### Directions for this task
Pictures aside, write out the data exactly as it reads.

Excerpts from a dataset:
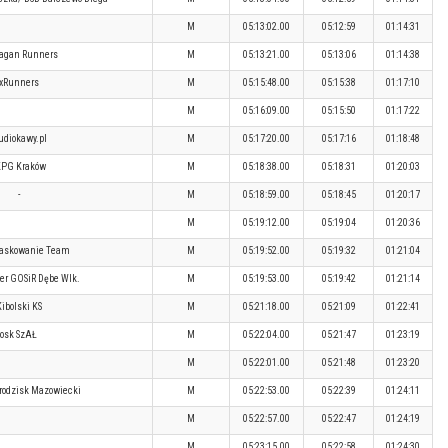
M
05:13:02.00
05:12:59
01:14:31
agan Runners
M
05:13:21.00
05:13:06
01:14:38
xRunners
M
05:15:48.00
05:15:38
01:17:10
M
05:16:09.00
05:15:50
01:17:22
udiokawy.pl
M
05:17:20.00
05:17:16
01:18:48
KPG Kraków
M
05:18:38.00
05:18:31
01:20:03
-
M
05:18:59.00
05:18:45
01:20:17
M
05:19:12.00
05:19:04
01:20:36
iaskowanie Team
M
05:19:52.00
05:19:32
01:21:04
er GOSiR Dębe Wlk.
M
05:19:53.00
05:19:42
01:21:14
ibolski KS
M
05:21:18.00
05:21:09
01:22:41
osk SzAŁ
M
05:22:04.00
05:21:47
01:23:19
M
05:22:01.00
05:21:48
01:23:20
odzisk Mazowiecki
M
05:22:53.00
05:22:39
01:24:11
M
05:22:57.00
05:22:47
01:24:19
M
05:23:15.00
05:22:58
01:24:30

### Result for this exercise
M
05:13:02.00
05:12:59
01:14:31
agan Runners
M
05:13:21.00
05:13:06
01:14:38
xRunners
M
05:15:48.00
05:15:38
01:17:10
M
05:16:09.00
05:15:50
01:17:22
udiokawy.pl
M
05:17:20.00
05:17:16
01:18:48
KPG Kraków
M
05:18:38.00
05:18:31
01:20:03
-
M
05:18:59.00
05:18:45
01:20:17
M
05:19:12.00
05:19:04
01:20:36
iaskowanie Team
M
05:19:52.00
05:19:32
01:21:04
er GOSiR Dębe Wlk.
M
05:19:53.00
05:19:42
01:21:14
ibolski KS
M
05:21:18.00
05:21:09
01:22:41
osk SzAŁ
M
05:22:04.00
05:21:47
01:23:19
M
05:22:01.00
05:21:48
01:23:20
odzisk Mazowiecki
M
05:22:53.00
05:22:39
01:24:11
M
05:22:57.00
05:22:47
01:24:19
M
05:23:15.00
05:22:58
01:24:30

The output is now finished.